• Exercise requirements
Copy out every line of the material below, character for character, apart from the pictures.

• Data below
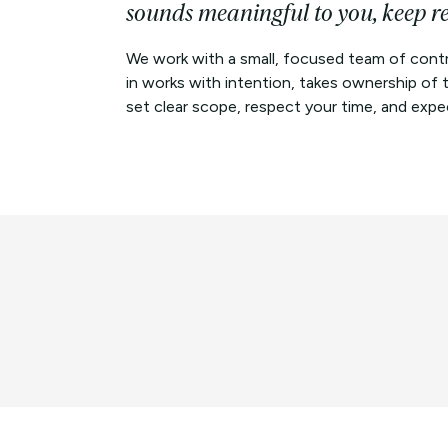
sounds meaningful to you, keep r
We work with a small, focused team of contr
in works with intention, takes ownership of
set clear scope, respect your time, and expect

• Written solution
sounds meaningful to you, keep r
We work with a small, focused team of contr
in works with intention, takes ownership of
set clear scope, respect your time, and expect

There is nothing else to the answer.